Tiananmen Square, China
by Thomas Kenning
I don’t know for sure, but I doubt Mao was a late sleeper. And these days, if you want to see him, you can’t be either.
I get to Tiananmen before 7:30. The guys who work the metal detectors at the gates aren’t even here yet. The decadent capitalist has gotten out of bed before the communists.
Well, not all of the communists. A few thousand Chinese citizens are already here, queuing and eager to pay their respects to the Chairman. His mausoleum is only open for business before the hours of 8-12, so if you want to say hi, now is the time to do it.
Tiananmen Square is this massive open space, designed to impress and to intimidate, depending on who issued you your passport – several Chinese I meet claim this is the biggest open space in the world. There’s imposing 1950s and ’60s Soviet era architecture to the east and west and a 40 foot tall obelisk, the Memorial to the People’s Heroes to the south, behind which lies Mao’s four or five story tall mausoleum. The real eye-catcher from this vantage point, though, is the gate to the Forbidden City in the north. You know it. You’ve seen it – the one with the two story portrait of Mao on it.
I check my camera and bag at a stand across the square – neither is allowed inside Mao’s mausoleum – and join the surprisingly orderly mass of Mao-philes. This is the neatest line I have encountered in China – normally people just push and shove their way ahead of you, no matter where you are. Soldiers on crowd control duty definitely help with this problem.

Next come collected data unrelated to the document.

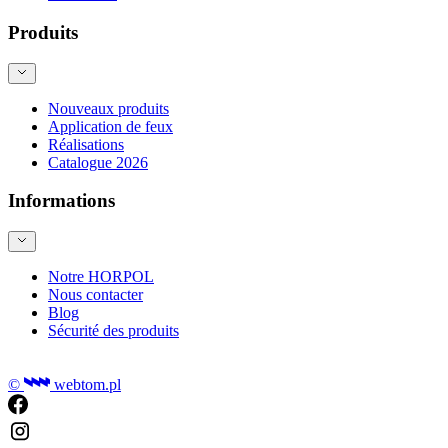
Produits
Nouveaux produits
Application de feux
Réalisations
Catalogue 2026
Informations
Notre HORPOL
Nous contacter
Blog
Sécurité des produits
©
webtom.pl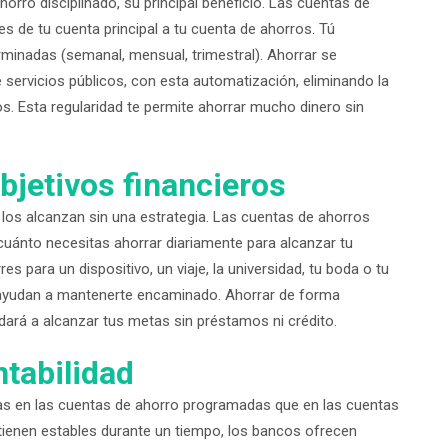
ro disciplinado, su principal beneficio. Las cuentas de
 de tu cuenta principal a tu cuenta de ahorros. Tú
minadas (semanal, mensual, trimestral). Ahorrar se
 servicios públicos, con esta automatización, eliminando la
s. Esta regularidad te permite ahorrar mucho dinero sin
bjetivos financieros
los alcanzan sin una estrategia. Las cuentas de ahorros
cuánto necesitas ahorrar diariamente para alcanzar tu
s para un dispositivo, un viaje, la universidad, tu boda o tu
e ayudan a mantenerte encaminado. Ahorrar de forma
dará a alcanzar tus metas sin préstamos ni crédito.
ntabilidad
as en las cuentas de ahorro programadas que en las cuentas
ienen estables durante un tiempo, los bancos ofrecen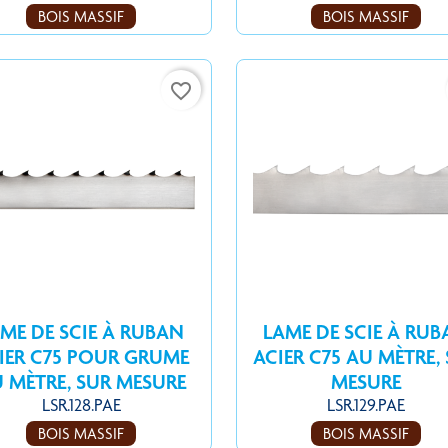
BOIS MASSIF
BOIS MASSIF
favorite_border
ME DE SCIE À RUBAN
LAME DE SCIE À RU
IER C75 POUR GRUME
ACIER C75 AU MÈTRE,
 MÈTRE, SUR MESURE
MESURE
LSR.128.PAE
LSR.129.PAE
BOIS MASSIF
BOIS MASSIF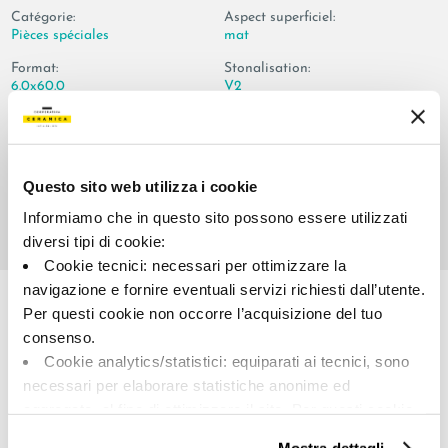
Catégorie:
Aspect superficiel:
Pièces spéciales
mat
Format:
Stonalisation:
6.0x60.0
V2
Unité de measure:
PZ
Questo sito web utilizza i cookie
Informiamo che in questo sito possono essere utilizzati
diversi tipi di cookie:
Cookie tecnici: necessari per ottimizzare la
Share:
navigazione e fornire eventuali servizi richiesti dall’utente.
Per questi cookie non occorre l’acquisizione del tuo
consenso.
Cookie analytics/statistici: equiparati ai tecnici, sono
necessari per elaborare statistiche anonime ed
aggregate, al fine di ottimizzare il sito. Per questi cookie
non occorre l’acquisizione del tuo consenso.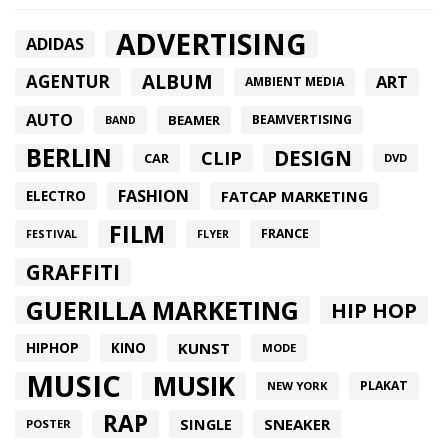
ADVERTISING
ADIDAS
ALBUM
AGENTUR
ART
AMBIENT MEDIA
AUTO
BEAMER
BEAMVERTISING
BAND
BERLIN
DESIGN
CLIP
CAR
DVD
FASHION
FATCAP MARKETING
ELECTRO
FILM
FRANCE
FESTIVAL
FLYER
GRAFFITI
GUERILLA MARKETING
HIP HOP
HIPHOP
KUNST
KINO
MODE
MUSIC
MUSIK
PLAKAT
NEW YORK
RAP
SINGLE
SNEAKER
POSTER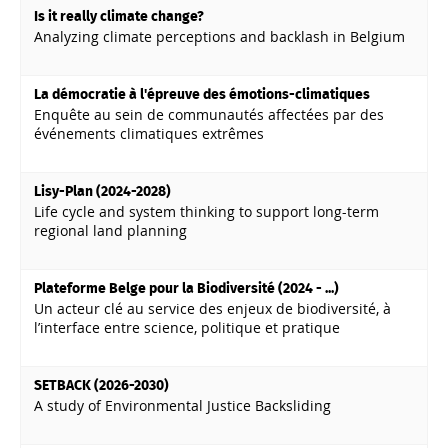
Is it really climate change?
Analyzing climate perceptions and backlash in Belgium
La démocratie à l'épreuve des émotions-climatiques
Enquête au sein de communautés affectées par des
événements climatiques extrêmes
Lisy-Plan (2024-2028)
Life cycle and system thinking to support long-term
regional land planning
Plateforme Belge pour la Biodiversité (2024 - ...)
Un acteur clé au service des enjeux de biodiversité, à
l’interface entre science, politique et pratique
SETBACK (2026-2030)
A study of Environmental Justice Backsliding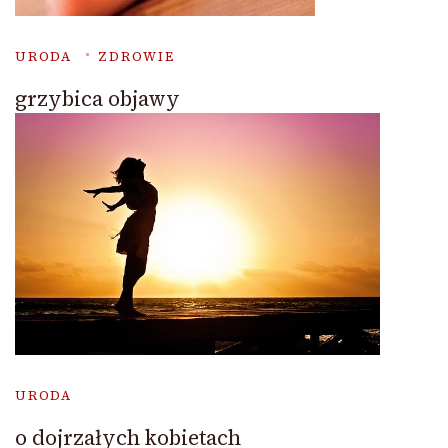
URODA
ZDROWIE
grzybica objawy
URODA
o dojrzałych kobietach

Pale and blond, I stand out everywhere I go in China, but never more so than at this precise moment, I realize. Literally, every other person in this line – all several thousand of them – is Chinese. I feel not just self-conscious, but downright uncomfortable. People are looking at me. Staring at me. Chinese have no compunctions about this, it seems. They’re eyeing me openly. I’m sweating, and the sun is barely even up yet.
Finally, a middle-aged guy in a pink polo shirt sidles up next to me in line. He asks the question that’s on everyone’s mind.
“You? Where are you from?”
I’m currently living in nearby Tianjin. It’s a city of ten million that most westerners have never heard of. I think about answering “Tianjin” and smiling rakishly, but I know from teaching English to my Chinese classes that my sometimes puckish sense of humor is lost to the language barrier or the Chinese temperament. Or both.
“If you are from the USA, why do you want see Chairman Mao?”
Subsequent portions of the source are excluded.